Transcribed page contents:
================================

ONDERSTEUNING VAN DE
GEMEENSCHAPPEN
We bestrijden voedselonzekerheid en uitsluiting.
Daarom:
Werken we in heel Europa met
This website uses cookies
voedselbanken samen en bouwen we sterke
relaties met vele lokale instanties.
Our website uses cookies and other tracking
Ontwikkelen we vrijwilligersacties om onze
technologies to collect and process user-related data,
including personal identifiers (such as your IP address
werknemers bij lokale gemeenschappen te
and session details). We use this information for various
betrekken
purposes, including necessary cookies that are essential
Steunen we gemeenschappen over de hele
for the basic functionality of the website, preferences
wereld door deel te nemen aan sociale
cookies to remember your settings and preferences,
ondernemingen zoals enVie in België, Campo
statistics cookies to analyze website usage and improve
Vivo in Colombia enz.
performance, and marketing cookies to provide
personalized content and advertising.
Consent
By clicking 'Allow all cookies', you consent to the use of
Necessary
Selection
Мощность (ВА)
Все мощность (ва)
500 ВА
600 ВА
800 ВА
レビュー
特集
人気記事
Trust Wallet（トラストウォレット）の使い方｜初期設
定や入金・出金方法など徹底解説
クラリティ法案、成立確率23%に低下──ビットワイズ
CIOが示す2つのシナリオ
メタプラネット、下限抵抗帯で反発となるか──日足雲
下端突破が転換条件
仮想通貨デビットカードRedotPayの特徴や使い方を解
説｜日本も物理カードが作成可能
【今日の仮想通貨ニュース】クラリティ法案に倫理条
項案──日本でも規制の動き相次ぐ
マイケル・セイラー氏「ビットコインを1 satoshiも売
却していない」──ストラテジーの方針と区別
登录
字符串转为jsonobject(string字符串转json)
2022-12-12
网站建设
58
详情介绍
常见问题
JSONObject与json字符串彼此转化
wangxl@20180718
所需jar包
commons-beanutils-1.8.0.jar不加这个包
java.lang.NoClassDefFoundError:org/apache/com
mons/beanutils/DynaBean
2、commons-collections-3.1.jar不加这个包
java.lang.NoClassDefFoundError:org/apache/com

================================

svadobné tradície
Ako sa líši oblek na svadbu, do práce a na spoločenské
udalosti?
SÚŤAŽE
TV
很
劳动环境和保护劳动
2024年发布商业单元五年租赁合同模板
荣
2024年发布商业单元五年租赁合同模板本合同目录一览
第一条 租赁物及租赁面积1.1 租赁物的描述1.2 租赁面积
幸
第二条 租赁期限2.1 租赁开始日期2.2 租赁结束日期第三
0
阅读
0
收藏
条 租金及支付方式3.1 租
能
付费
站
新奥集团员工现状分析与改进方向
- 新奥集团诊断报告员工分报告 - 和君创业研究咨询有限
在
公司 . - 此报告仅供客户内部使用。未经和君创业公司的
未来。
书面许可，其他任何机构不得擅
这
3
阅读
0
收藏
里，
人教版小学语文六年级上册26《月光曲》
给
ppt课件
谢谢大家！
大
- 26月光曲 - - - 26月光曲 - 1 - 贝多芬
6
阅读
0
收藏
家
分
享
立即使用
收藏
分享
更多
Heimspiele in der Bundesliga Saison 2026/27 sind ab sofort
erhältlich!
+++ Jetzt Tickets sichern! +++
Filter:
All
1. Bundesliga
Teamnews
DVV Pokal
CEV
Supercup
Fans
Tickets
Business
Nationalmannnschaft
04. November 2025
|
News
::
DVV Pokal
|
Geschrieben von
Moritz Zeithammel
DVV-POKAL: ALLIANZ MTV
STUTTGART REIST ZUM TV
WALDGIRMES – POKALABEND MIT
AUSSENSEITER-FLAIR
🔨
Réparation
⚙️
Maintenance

================================

Exercise: Please show the lines in the entries above that hold the string "Bundesliga".

Result:
Heimspiele in der Bundesliga Saison 2026/27 sind ab sofort
1. Bundesliga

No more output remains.